> Your instructions:
Reproduce the entries below exactly, but only from the line containing "u-geo:Bangabandhu and (( (allrecords,AlwaysMatches='')" to the line containing "turned 2 results.", inclusive.

> Data provided:
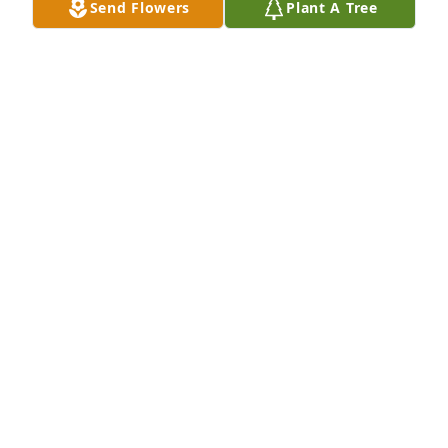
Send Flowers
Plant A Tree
* * *
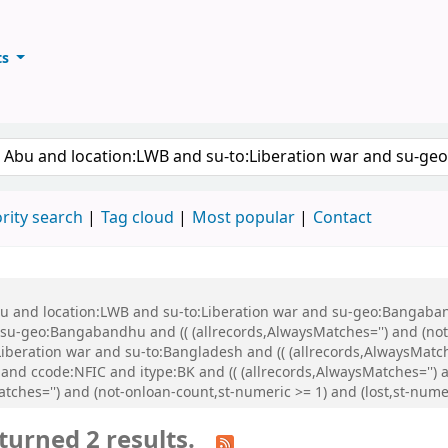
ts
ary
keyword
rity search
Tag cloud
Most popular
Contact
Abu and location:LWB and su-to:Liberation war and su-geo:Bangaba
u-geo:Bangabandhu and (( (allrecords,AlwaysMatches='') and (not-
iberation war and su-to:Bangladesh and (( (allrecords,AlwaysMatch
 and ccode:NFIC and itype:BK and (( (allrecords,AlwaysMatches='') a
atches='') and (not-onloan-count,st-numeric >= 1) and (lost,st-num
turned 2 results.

> Problem solution:
u-geo:Bangabandhu and (( (allrecords,AlwaysMatches='') and (not-
iberation war and su-to:Bangladesh and (( (allrecords,AlwaysMatch
 and ccode:NFIC and itype:BK and (( (allrecords,AlwaysMatches='') a
atches='') and (not-onloan-count,st-numeric >= 1) and (lost,st-num
turned 2 results.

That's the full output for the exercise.